I have a CSV file that I create from an API response. I get it unsorted and the API response does not have a query parameter to sort the returned payload. The CSV looks like below, where column A has some device identifiers and column B has the configuration last sync of these devices. The time is represented in relative time as seen in the screenshot.
How can I naturally sort the CSV file to have the rows ordered in the following sequence seconds
, minutes
, hours
, days
, weeks
, months
, years
, and Never
?
I have tried to sort the entries using natsort
but I didn't get what I am trying to achieve:
import csv
import os
from natsort import natsort, natsort_keygen
natsort_key = natsort_keygen(key=lambda k: k["last_sync"])
fieldnames = ["device", "last_sync"]
with open("Devices_161846.csv", "rt") as csvfile:
csvreader = csv.DictReader(f=csvfile, fieldnames=fieldnames)
next(csvreader)
identities = list(csvreader)
sorted_identities = natsort.natsorted(identities, key=natsort_key)
new_file, ext = os.path.splitext(csvfile.name)
with open(f"{new_file}_Sorted.{ext}", "wt") as f:
csvwriter = csv.DictWriter(f=f, fieldnames=fieldnames)
csvwriter.writeheader()
csvwriter.writerows(sorted_identities)
I expect to get the same result, but sorted from newest to oldest.
I would use parse
from dateparser as a sorting key, this way :
# pip install dateparser
import csv, datetime, dateparser
def parse(st):
if st == "Never": return datetime.datetime.min
else:
if (dt:=dateparser.parse(st.replace("a few", "0"))):
return dt
else:
return datetime.datetime.now()
header = ["device", "last_sync"]
with (
open("/Devices_161846.csv", "r") as inpf,
open("Devices_161846_Sorted.csv", "w", newline="") as outf
):
reader = csv.DictReader(inpf, fieldnames=header)

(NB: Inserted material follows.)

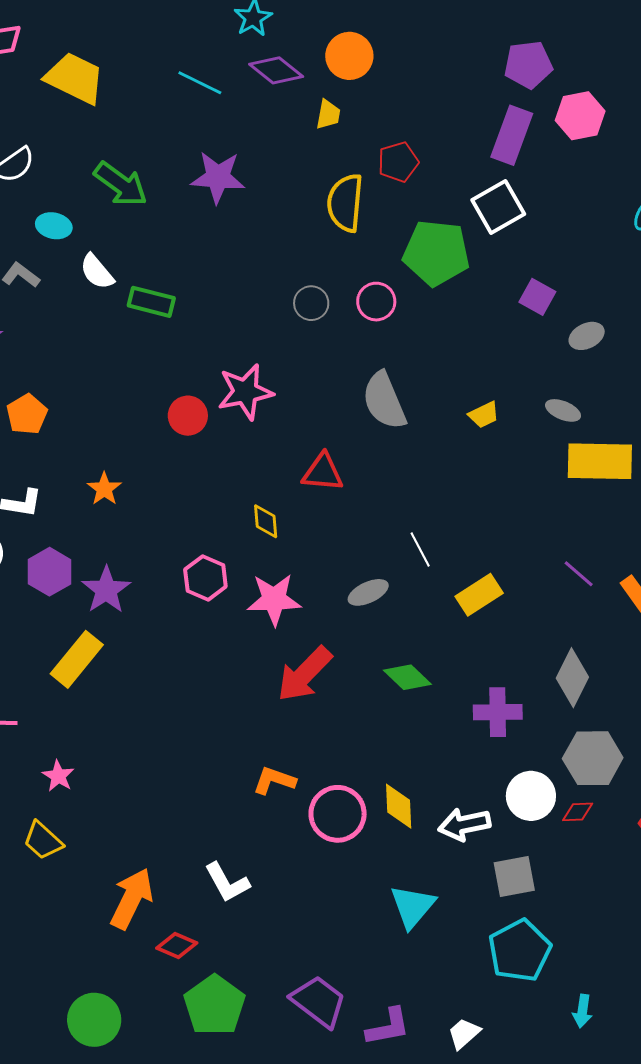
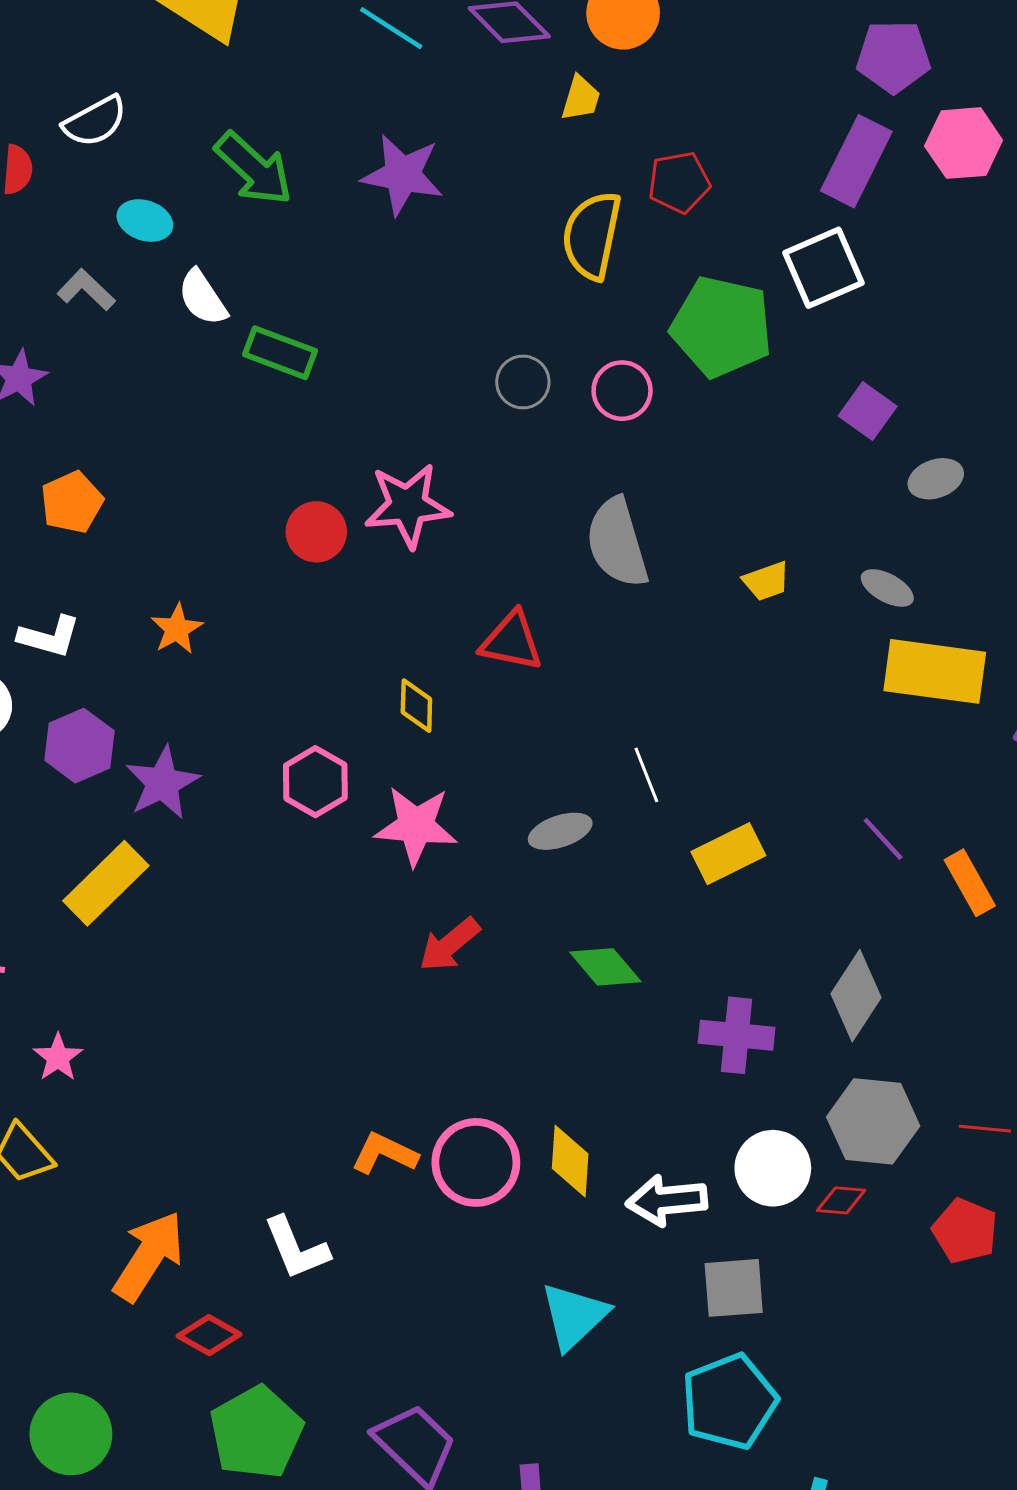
red arrow: (304, 674) -> (449, 945), size x0.7
orange L-shape: (274, 780) -> (384, 1153), moved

writer = csv.DictWriter(outf, fieldnames=header)
writer.writeheader()
writer.writerows(
sorted(reader, key=lambda x: parse(x["last_sync"]), reverse=True)
)
Output (Devices_161846_Sorted.csv) :
device,last_sync
j,a few seconds ago
f,29 minutes ago
g,38 minutes ago
c,an hour ago
a,an hour ago
d,13 hours ago
h,a day ago
e,4 days ago
b,17 days ago
i,Never
Input used (Devices_161846.csv) :
a,an hour ago
b,17 days ago
c,an hour ago
d,13 hours ago
e,4 days ago
f,29 minutes ago
g,38 minutes ago
h,a day ago
i,Never
j,a few seconds ago